Tutorial at WWW 2008

(PDF description)

Title: A Semantic Multimedia Web: Create, Annotate, Present and Share your Media


Download slides in PDF format
Download the slides in PDF.


Tutorial Abstract

The success of content-centered (social) Web 2.0 services contributes to an ever growing amount of digital multimedia content available on the Web. Video advertisement is becoming more and more popular and films, music and videoclips are largely consumed from legacy commercial databases. Re-using such multimedia material is, however, still a hard problem. Why is it so difficult to find appropriate multimedia content, to reuse and repurpose content previously published and to adapt interfaces to these content according to different user needs?

This tutorial proposes to cover these questions. Based on established media workflow practices, we describe a small number of fundamental processes of media production. We explain how multimedia metadata can be represented, attached to the content it describes, and benefits from the web that contains more and more formalized knowledge. We show how web applications can benefit from semantic metadata for creating, searching and presenting multimedia content.


Learning Objectives, Scope and Target Audience

This tutorial is designed for practitioners, researchers and PhD students who work in creating, searching and presenting multimedia content for exchanging and sharing over the Web. The target audience will learn how to understand the semantics of various media, how to describe them, and how to make use of such descriptions in the whole multimedia creation process including management, distribution, delivery and reuse. The tutorial also targets multimedia content providers, such as TV broadcasters and news agencies, who want to sell and expose their content on the web, and industries who supply added value services in content enrichment and organization.

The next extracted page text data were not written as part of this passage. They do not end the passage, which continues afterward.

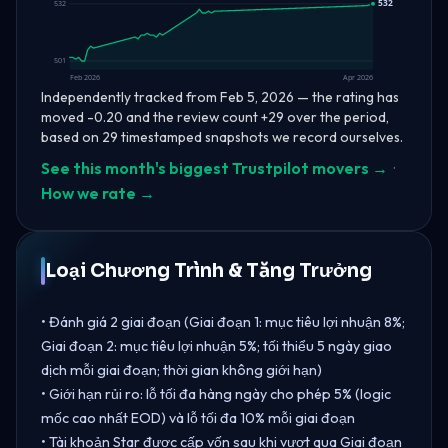
532
532
501
Feb 2026
Apr 2026
Independently tracked from Feb 5, 2026 — the rating has
moved -0.20 and the review count +29 over the period,
based on 29 timestamped snapshots we record ourselves.
See this month's biggest Trustpilot movers →
·
How we rate →
Loại Chương Trình & Tăng Trưởng
• Đánh giá 2 giai đoạn (Giai đoạn 1: mục tiêu lợi nhuận 8%;
Giai đoạn 2: mục tiêu lợi nhuận 5%; tối thiểu 5 ngày giao
dịch mỗi giai đoạn; thời gian không giới hạn)
• Giới hạn rủi ro: lỗ tối đa hàng ngày cho phép 5% (logic
mốc cao nhất EOD) và lỗ tối đa 10% mỗi giai đoạn
• Tài khoản Star được cấp vốn sau khi vượt qua Giai đoạn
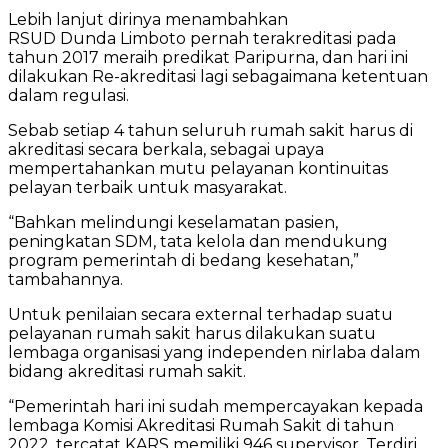
Lebih lanjut dirinya menambahkan
RSUD Dunda Limboto pernah terakreditasi pada
tahun 2017 meraih predikat Paripurna, dan hari ini
dilakukan Re-akreditasi lagi sebagaimana ketentuan
dalam regulasi.
Sebab setiap 4 tahun seluruh rumah sakit harus di
akreditasi secara berkala, sebagai upaya
mempertahankan mutu pelayanan kontinuitas
pelayan terbaik untuk masyarakat.
“Bahkan melindungi keselamatan pasien,
peningkatan SDM, tata kelola dan mendukung
program pemerintah di bedang kesehatan,”
tambahannya.
Untuk penilaian secara external terhadap suatu
pelayanan rumah sakit harus dilakukan suatu
lembaga organisasi yang independen nirlaba dalam
bidang akreditasi rumah sakit.
“Pemerintah hari ini sudah mempercayakan kepada
lembaga Komisi Akreditasi Rumah Sakit di tahun
2022. tercatat KARS memiliki 946 supervisor. Terdiri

While the tutorial is focused on Multimedia Semantics on the Web, it should also be of interest to people working in: Multimedia Ontology Engineering, Multimedia on the Web, Multimedia User Interface Design, Content-Based Indexing and Retrieval, TREC Video Retrieval and Multimedia Information Retrieval.
The tutorial will include lectures, use cases and demonstrations. Being partially funded by the EU K-Space Network of Excellence, the tutorial will be widely advertised in mailing lists and among related EU research projects for maximizing participation.


Tutorial Full Description

Working with multimedia assets involves their capture, annotation, editing, authoring and/or transfer to other applications for publication and distribution. There is substantial support within the multimedia research community for the collection of machine-processable semantics during established media workflow practices. An essential aspect of these approaches is that a media asset gains value by the inclusion of information (i.e. metadata) about how or when it is created or used, what it represents, and how it is manipulated and organized. For example, users sharing photos on Flickr or Picasa Web would like to keep control of the tags and metadata associated to the media in order to automatically generate digital photo books for a specific event. Semantic search of news require new models and interfaces that could aggregrate media from several sources and personalize the news to the user interests and location.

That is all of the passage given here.